** Dataset excerpts follows **

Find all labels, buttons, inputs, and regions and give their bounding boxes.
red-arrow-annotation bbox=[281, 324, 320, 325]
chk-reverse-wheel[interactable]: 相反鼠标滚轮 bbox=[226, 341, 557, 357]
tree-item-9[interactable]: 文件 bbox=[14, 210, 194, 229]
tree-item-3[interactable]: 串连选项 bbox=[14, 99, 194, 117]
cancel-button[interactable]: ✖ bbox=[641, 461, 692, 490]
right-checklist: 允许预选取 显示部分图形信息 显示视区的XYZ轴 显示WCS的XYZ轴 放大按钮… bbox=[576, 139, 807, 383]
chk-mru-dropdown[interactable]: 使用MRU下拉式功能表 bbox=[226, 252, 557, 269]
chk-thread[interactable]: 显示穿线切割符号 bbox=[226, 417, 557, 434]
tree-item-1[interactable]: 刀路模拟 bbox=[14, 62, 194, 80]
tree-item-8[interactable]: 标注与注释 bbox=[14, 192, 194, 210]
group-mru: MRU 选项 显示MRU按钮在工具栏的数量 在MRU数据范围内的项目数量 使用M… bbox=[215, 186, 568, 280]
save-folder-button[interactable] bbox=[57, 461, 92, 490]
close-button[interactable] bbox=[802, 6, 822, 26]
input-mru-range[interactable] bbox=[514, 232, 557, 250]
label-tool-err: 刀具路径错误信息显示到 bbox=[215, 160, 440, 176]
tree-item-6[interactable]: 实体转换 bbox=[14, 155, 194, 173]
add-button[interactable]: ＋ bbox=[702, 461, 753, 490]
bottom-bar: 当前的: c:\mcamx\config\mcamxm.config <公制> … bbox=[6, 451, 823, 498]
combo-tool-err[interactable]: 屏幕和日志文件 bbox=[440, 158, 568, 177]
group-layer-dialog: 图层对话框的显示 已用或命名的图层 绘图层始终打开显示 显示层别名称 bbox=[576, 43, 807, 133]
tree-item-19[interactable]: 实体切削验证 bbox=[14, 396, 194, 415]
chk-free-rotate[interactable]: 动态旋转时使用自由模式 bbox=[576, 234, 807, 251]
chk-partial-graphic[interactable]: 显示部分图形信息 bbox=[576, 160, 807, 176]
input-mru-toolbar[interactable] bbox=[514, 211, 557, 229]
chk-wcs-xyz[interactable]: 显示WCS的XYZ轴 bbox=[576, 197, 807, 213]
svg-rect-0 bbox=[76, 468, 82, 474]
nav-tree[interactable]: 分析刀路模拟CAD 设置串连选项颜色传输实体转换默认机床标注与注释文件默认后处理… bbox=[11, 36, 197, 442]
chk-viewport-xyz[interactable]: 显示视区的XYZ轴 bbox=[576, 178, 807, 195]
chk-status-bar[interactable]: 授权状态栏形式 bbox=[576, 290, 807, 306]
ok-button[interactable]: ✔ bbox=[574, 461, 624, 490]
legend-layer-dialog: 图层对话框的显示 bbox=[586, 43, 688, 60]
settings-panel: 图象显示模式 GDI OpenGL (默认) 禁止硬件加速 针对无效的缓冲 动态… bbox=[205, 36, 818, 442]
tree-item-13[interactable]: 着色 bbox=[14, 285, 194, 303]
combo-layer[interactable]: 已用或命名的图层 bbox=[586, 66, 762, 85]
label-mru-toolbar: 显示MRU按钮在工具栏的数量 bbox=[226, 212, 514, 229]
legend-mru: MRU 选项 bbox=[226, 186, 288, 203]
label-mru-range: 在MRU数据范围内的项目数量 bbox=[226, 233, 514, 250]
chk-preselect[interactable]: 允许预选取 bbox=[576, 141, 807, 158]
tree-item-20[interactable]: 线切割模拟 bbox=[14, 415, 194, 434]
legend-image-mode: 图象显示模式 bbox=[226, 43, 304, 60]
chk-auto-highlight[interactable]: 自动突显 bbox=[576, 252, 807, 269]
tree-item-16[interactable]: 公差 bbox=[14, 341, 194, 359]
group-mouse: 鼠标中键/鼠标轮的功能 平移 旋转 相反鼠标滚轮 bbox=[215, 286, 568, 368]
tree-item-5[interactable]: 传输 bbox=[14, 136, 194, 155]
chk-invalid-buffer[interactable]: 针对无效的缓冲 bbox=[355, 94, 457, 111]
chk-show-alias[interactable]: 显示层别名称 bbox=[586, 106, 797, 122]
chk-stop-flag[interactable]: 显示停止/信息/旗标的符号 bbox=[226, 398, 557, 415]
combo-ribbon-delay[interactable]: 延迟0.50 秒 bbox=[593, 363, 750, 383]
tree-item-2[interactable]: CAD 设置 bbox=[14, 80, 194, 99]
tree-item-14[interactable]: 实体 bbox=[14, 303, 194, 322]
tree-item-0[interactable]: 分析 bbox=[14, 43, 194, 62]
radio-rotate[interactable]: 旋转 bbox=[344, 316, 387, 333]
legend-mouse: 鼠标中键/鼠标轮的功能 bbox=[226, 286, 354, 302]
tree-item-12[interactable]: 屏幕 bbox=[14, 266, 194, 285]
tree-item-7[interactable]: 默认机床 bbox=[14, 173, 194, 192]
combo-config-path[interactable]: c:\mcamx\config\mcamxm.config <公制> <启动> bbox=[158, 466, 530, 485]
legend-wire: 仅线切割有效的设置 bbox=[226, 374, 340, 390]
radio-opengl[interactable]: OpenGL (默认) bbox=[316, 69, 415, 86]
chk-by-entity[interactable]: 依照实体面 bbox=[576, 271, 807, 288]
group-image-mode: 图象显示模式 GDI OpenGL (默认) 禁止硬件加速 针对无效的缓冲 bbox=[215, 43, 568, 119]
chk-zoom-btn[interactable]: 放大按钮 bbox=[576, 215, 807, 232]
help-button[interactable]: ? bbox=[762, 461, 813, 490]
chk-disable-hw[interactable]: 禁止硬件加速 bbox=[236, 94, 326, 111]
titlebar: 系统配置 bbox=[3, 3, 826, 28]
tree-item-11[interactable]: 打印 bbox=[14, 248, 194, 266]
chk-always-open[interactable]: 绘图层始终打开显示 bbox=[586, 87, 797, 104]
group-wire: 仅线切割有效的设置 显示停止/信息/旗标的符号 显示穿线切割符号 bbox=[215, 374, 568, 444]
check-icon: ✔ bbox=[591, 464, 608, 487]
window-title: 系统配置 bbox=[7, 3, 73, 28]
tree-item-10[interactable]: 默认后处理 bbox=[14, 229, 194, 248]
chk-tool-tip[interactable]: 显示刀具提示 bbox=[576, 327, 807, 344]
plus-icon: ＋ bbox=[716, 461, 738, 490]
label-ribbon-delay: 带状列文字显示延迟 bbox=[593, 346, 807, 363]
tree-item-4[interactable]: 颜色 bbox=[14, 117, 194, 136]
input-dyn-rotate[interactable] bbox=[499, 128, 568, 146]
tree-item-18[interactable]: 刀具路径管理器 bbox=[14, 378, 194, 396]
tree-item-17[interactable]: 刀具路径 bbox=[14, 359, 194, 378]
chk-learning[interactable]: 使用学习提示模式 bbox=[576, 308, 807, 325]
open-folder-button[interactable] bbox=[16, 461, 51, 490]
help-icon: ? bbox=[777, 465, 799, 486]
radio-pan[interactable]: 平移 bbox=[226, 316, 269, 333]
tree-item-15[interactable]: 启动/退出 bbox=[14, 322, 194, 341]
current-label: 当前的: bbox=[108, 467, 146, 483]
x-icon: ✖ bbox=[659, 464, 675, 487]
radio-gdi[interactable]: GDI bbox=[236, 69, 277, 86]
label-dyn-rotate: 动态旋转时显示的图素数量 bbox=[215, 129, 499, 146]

** End of Dataset excerpts **

- _Aim of the exercise_:
Report each line of the data that includes the string "legend".

- _Exercise response_:
legend-layer-dialog: 图层对话框的显示 bbox=[586, 43, 688, 60]
legend-mru: MRU 选项 bbox=[226, 186, 288, 203]
legend-image-mode: 图象显示模式 bbox=[226, 43, 304, 60]
legend-mouse: 鼠标中键/鼠标轮的功能 bbox=[226, 286, 354, 302]
legend-wire: 仅线切割有效的设置 bbox=[226, 374, 340, 390]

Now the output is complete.